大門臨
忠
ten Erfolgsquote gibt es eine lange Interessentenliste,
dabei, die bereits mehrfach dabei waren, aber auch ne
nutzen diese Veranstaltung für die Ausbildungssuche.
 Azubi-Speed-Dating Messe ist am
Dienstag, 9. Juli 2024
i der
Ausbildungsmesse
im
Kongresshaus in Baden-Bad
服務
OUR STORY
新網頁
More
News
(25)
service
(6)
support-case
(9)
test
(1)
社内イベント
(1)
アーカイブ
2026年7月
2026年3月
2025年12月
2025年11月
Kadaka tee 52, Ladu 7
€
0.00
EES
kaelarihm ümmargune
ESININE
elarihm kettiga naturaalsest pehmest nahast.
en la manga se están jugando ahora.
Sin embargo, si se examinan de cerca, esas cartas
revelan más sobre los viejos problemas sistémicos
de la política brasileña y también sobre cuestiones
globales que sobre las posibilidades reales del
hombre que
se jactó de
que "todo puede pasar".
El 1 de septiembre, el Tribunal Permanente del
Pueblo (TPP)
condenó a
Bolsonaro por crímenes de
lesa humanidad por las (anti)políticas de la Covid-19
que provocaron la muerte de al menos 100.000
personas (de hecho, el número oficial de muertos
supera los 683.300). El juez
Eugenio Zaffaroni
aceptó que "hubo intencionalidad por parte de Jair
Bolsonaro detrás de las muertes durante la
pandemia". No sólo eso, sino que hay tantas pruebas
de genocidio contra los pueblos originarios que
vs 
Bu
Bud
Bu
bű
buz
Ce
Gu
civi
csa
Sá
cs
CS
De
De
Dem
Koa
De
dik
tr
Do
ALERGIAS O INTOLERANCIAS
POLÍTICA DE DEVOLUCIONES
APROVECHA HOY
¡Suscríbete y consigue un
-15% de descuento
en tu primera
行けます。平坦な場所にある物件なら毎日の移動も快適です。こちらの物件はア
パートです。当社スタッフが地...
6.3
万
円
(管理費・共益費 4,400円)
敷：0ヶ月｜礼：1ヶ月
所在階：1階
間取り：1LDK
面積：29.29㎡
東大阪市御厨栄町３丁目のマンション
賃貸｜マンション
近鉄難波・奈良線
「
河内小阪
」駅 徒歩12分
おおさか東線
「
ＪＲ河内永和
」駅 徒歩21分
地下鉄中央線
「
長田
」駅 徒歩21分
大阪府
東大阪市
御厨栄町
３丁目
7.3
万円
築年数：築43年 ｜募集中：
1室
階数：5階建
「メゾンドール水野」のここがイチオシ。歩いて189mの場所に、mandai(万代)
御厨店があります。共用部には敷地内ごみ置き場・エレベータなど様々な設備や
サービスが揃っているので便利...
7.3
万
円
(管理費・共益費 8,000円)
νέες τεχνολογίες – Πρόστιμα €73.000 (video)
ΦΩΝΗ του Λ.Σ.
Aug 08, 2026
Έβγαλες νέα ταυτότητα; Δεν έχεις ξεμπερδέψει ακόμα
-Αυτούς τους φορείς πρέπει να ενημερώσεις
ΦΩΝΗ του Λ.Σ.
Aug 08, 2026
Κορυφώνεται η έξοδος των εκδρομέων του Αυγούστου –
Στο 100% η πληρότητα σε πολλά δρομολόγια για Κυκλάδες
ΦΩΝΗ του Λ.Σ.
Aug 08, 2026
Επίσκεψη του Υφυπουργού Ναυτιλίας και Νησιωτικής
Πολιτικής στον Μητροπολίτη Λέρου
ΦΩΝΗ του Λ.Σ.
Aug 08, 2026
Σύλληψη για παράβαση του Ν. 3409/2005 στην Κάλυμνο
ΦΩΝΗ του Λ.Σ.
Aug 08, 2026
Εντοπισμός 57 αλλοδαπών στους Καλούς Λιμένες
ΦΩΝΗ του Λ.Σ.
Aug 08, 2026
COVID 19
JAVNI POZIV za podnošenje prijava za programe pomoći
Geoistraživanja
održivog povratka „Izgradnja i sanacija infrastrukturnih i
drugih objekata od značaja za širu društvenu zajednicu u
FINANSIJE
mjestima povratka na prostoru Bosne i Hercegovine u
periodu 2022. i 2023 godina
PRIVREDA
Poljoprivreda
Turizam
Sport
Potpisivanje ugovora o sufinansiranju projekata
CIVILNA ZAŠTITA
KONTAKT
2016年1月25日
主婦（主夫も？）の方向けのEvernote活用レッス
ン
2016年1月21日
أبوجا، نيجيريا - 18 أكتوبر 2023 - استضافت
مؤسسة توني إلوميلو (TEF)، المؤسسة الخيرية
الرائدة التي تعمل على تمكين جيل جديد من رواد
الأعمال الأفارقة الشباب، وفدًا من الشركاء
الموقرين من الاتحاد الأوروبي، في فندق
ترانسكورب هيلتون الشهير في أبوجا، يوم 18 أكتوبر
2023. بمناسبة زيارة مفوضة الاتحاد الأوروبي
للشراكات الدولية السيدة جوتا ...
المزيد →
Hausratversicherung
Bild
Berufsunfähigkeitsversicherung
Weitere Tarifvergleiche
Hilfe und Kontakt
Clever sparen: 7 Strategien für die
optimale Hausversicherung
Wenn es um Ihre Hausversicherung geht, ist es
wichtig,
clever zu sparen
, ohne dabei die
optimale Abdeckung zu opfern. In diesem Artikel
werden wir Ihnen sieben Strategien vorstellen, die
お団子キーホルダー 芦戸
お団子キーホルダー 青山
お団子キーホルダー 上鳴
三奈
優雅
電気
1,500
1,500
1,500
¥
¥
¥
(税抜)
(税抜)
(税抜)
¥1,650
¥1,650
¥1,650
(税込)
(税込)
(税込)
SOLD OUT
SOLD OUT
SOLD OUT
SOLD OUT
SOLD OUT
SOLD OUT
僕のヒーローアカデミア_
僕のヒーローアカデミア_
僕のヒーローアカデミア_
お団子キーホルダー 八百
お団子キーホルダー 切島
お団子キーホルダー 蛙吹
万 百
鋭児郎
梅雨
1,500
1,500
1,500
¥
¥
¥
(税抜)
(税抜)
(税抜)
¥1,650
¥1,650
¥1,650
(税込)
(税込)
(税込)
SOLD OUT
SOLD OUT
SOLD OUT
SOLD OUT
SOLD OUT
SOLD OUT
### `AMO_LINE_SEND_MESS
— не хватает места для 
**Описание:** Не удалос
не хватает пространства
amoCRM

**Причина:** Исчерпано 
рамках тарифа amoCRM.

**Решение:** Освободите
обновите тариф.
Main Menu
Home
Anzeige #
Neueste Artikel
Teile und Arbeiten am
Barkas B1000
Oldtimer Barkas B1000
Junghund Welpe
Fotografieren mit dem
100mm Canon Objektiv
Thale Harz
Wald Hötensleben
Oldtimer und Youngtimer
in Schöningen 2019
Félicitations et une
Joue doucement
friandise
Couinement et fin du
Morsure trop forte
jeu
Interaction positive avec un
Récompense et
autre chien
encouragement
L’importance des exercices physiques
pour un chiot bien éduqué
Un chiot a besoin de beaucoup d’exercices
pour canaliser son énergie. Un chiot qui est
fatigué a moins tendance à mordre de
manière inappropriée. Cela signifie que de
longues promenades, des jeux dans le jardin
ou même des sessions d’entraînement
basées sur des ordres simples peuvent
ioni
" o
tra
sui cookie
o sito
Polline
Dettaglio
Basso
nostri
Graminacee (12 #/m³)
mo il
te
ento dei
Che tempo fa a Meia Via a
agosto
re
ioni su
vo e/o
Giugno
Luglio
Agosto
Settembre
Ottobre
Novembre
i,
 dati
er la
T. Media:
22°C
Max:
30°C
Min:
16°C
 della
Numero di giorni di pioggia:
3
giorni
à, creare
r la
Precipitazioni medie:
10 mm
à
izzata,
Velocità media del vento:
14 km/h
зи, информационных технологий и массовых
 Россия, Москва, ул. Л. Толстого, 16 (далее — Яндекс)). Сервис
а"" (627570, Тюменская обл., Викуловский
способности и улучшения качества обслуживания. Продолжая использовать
________________________
# How to complete this task
Copy each line in the data that holds the word "Artikel".

# Output of the exercise
optimale Abdeckung zu opfern. In diesem Artikel
Neueste Artikel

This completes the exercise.